The critical role of time-dependent rheology for improved quality control of 3D printed cementitious structures

Abstract

3D printing of cementitious materials is gaining momentum as a method of construction across length scales, from patterned coatings to full-scale structures. The technology also enables cutting-edge research in hierarchical architectures and in carbon storage applications. Cement-based material printing faces challenges because colloidal flocculation and hydration reactions transition the material from a printable fluid to a solid over time. This drives continuous changes in material printability and can lead to unpredictable macroscopic properties. It is therefore critical to give manufacturers quality control metrics that will link their cement-based formulations to the macroscopic properties of the final printed products. Here, we report a first step to progress this with a small-scale cement paste extrusion printing study.
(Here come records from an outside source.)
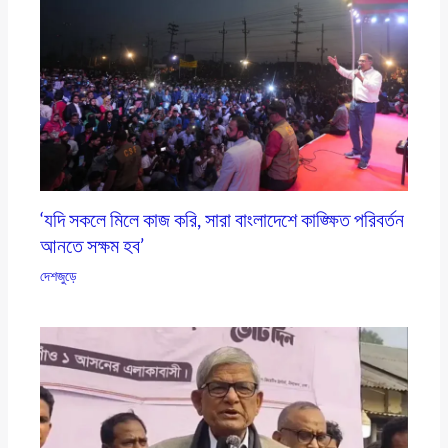
‘যদি সকলে মিলে কাজ করি, সারা বাংলাদেশে কাঙ্ক্ষিত পরিবর্তন
আনতে সক্ষম হব’
দেশজুড়ে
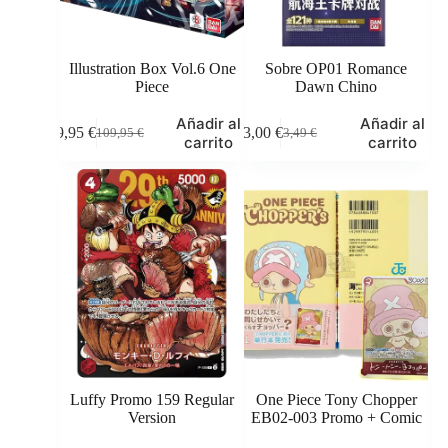
Illustration Box Vol.6 One
Sobre OP01 Romance
Piece
Dawn Chino
Añadir al
Añadir al
99,95
€
3,00
€
109,95
€
3,49
€
El
El
El
El
carrito
carrito
precio
precio
precio
precio
original
actual
original
actual
era:
es:
era:
es:
109,95 €.
99,95 €.
3,49 €.
3,00 €.
Luffy Promo 159 Regular
One Piece Tony Chopper
Version
EB02-003 Promo + Comic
We examine the cement paste rheological properties that link closely to flows experienced during printing, quantify the changes over time and show how these influence changes in extrusion pressure and filament cross-sectional morphology. We then use numerical simulations to help understand these experimentally observed changes. We observe a time when both the cement paste’s static yield stress and the extrusion pressure suddenly increase, coinciding with a change in filament morphology. Importantly, this change in printing behaviour occurs at approximately half the Open Time, the conventionally defined metric for printability and we observe a 29 % reduction in the interlayer contact area between filaments, which can increase macroporosity and drive down load-bearing capacity. This allows us to define ‘print quality assurance time’, a metric that takes into account the dynamic nature of cementitious materials to ensure predictable mesostructures and in turn controlled macroscopic properties.